> PROBLEM STATEMENT:
Please copy each line of the listing that includes the string "Desenvolvimento".

------------------------------------------------------------

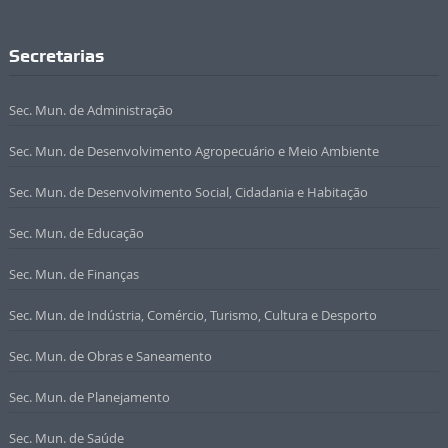
Secretarias
Sec. Mun. de Administração
Sec. Mun. de Desenvolvimento Agropecuário e Meio Ambiente
Sec. Mun. de Desenvolvimento Social, Cidadania e Habitação
Sec. Mun. de Educação
Sec. Mun. de Finanças
Sec. Mun. de Indústria, Comércio, Turismo, Cultura e Desporto
Sec. Mun. de Obras e Saneamento
Sec. Mun. de Planejamento
Sec. Mun. de Saúde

------------------------------------------------------------

> SOLVED PROBLEM:
Sec. Mun. de Desenvolvimento Agropecuário e Meio Ambiente
Sec. Mun. de Desenvolvimento Social, Cidadania e Habitação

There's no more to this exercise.